Member of the Landtag of North Rhine-Westphalia
- In office 23 October 1953 – 12 July 1958
- Constituency: Party list (1953–1954); Bochum-Nordost [de] (1954–1958);

Member of the Bochum City Council
- In office 1946–?

Personal details
- Born: Erna Lohmann 6 March 1903 Harpen, Bochum, Kingdom of Prussia, German Empire
- Died: 3 September 1977 (aged 74) Bochum, North Rhine-Westphalia, West Germany
- Party: Social Democratic Party
- Spouse: Alfred Herchenröder

= Erna Herchenröder =

German trade unionist politician (1903–1977)

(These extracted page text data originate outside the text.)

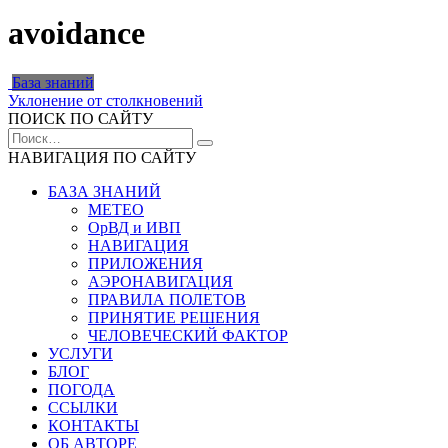
avoidance
База знаний
Уклонение от столкновений
ПОИСК ПО САЙТУ
Search
for:
НАВИГАЦИЯ ПО САЙТУ
БАЗА ЗНАНИЙ
МЕТЕО
ОрВД и ИВП
НАВИГАЦИЯ
ПРИЛОЖЕНИЯ
АЭРОНАВИГАЦИЯ
ПРАВИЛА ПОЛЕТОВ
ПРИНЯТИЕ РЕШЕНИЯ
ЧЕЛОВЕЧЕСКИЙ ФАКТОР
УСЛУГИ
БЛОГ
ПОГОДА
ССЫЛКИ
КОНТАКТЫ
ОБ АВТОРЕ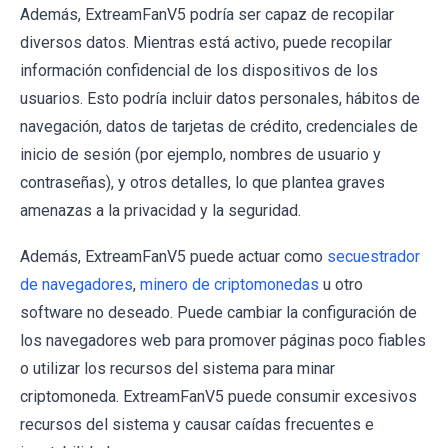
Además, ExtreamFanV5 podría ser capaz de recopilar
diversos datos. Mientras está activo, puede recopilar
información confidencial de los dispositivos de los
usuarios. Esto podría incluir datos personales, hábitos de
navegación, datos de tarjetas de crédito, credenciales de
inicio de sesión (por ejemplo, nombres de usuario y
contraseñas), y otros detalles, lo que plantea graves
amenazas a la privacidad y la seguridad.
Además, ExtreamFanV5 puede actuar como
secuestrador
de navegadores
,
minero de criptomonedas
u otro
software no deseado. Puede cambiar la configuración de
los navegadores web para promover páginas poco fiables
o utilizar los recursos del sistema para minar
criptomoneda. ExtreamFanV5 puede consumir excesivos
recursos del sistema y causar caídas frecuentes e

Erna Herchenröder-Lohmann (6 March 1903 – 3 September 1977) was a German trade unionist and politician who served in the Landtag of North Rhine-Westphalia from 1953 until 1958. A member of the Social Democratic Party, she represented portions of Bochum.

== Biography ==
Erna Herchenröder-Lohmann was born on 6 March 1903 in the Harpen neighborhood of Bochum in Westphalia. She was educated at elementary and business school. From a young age, Herchenröder was active in trade unions as a member of the Socialist Workers' Youth (Sozialistische Arbeiter-Jugend) from 1918 until 1925. From 1919 until 1922, she was an accountant in the Union of Miners of Germany and was a member of the General Federation of Free Employees. When she worked as a clerical assistant for the Bochum city administration from 1923 until 1928, she was concurrently a member of the Reich Union of German Municipal Officials. She later became a housewife, and was the managing director of the Herchenröder Company from 1940 until 1942/3.

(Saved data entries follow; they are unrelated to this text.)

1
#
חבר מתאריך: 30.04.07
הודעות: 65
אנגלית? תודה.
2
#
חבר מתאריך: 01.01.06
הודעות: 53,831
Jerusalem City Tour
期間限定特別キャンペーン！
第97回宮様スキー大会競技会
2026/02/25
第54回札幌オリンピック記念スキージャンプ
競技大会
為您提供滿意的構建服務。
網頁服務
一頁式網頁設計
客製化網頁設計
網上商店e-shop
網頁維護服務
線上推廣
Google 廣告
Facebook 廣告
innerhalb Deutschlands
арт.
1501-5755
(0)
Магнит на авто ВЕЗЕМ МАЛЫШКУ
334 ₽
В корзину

A member of the Social Democratic Party since 1921, Herchenröder was elected to the Bochum city council in 1946, receiving 4,910 votes. On 23 October 1953, the SPD appointed her to the Landtag of North Rhine-Westphalia, filling a vacant seat in the party's state list (landesliste). Herchenröder was elected for a full term in the 1954 North Rhine-Westphalia state election; standing in the Bochum-Nordost constituency, she received 49.3% of the vote (26,657 votes), a margin-of-victory of over 18%. While in the Landtag, she was a member of the social and women's policy committee. Herchenröder left office at the end of her term on 12 July 1958.

Herchenröder died in Bochum on 3 September 1977.